Individual datasets have different data schemas and file formats. For example, ASCERTAIN is provided as a series of Matlab .mat
files; CUADS as a set of CSV files, and DREAMER as a single, large, JSON formatted datafile. Parsing these data schemas can often
be time consuming, and memory and cpu intensive tasks. The dataset's preload() method is meant to mitigate this by parsing
the dataset into an easily usable intermediate format. The implementations provided parse the datasets into individual Numpy
files per trial, which can quickly retrieved in O(1) time at runtime.
Additionally, datasets are often very large in size and loading the full dataset into memory may be problematic in some environments.
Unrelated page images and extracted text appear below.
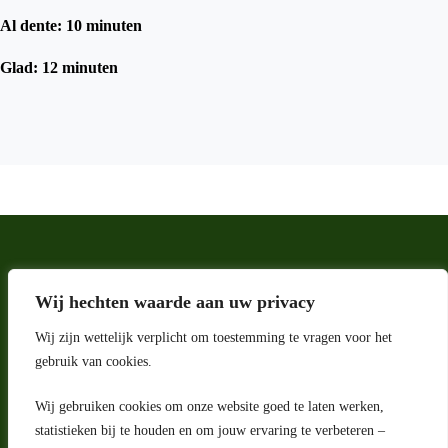
Al dente: 10 minuten
Glad: 12 minuten
Wij hechten waarde aan uw privacy
Wij zijn wettelijk verplicht om toestemming te vragen voor het
gebruik van cookies.
Wij gebruiken cookies om onze website goed te laten werken,
statistieken bij te houden en om jouw ervaring te verbeteren –
Adres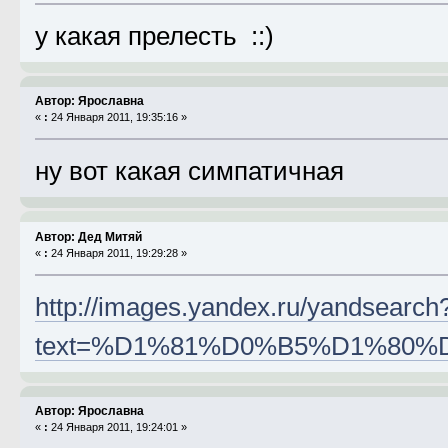
у какая прелесть ::)
Автор: Ярославна
«
:
24 Января 2011, 19:35:16 »
ну вот какая симпатичная
Автор: Дед Митяй
«
:
24 Января 2011, 19:29:28 »
http://images.yandex.ru/yandsearch
text=%D1%81%D0%B5%D1%80%
Автор: Ярославна
«
:
24 Января 2011, 19:24:01 »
The load_trials() method only loads trial metadata, including participant and media IDs, truth values, etc. The underlying signal
data is not retrieved until it is needed when handling an individual trial.
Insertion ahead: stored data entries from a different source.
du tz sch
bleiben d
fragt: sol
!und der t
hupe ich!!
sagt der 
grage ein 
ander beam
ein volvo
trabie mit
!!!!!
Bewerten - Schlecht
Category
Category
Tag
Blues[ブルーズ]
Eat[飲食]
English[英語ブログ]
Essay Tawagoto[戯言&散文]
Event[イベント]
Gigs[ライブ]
The dataset trials are instances of AERTrial. An AERTrial represents a single participant viewing a single stimulus. The
"ground truth" represents how the participant rated their own emotional response and is encoded as the quadrant number within
the arousal/valence plane. The raw arousal and valence scores are not currently exposed, but may be added in a future update.
The ground truth is provided as a quadrant number by default, but may also be requested using TruthType.AROUSAL and
TruthType.VALENCE instead.
Step 4: Learn About What Else You Can Do:
ARDT is a versatile framework that allows you to work with multiple datasets simultaneously. It provides APIs to wrap the datasets in TensorFlow Datasets for machine learning, and a comprehensive preprocessing pipeline for signal filtering and manipulation.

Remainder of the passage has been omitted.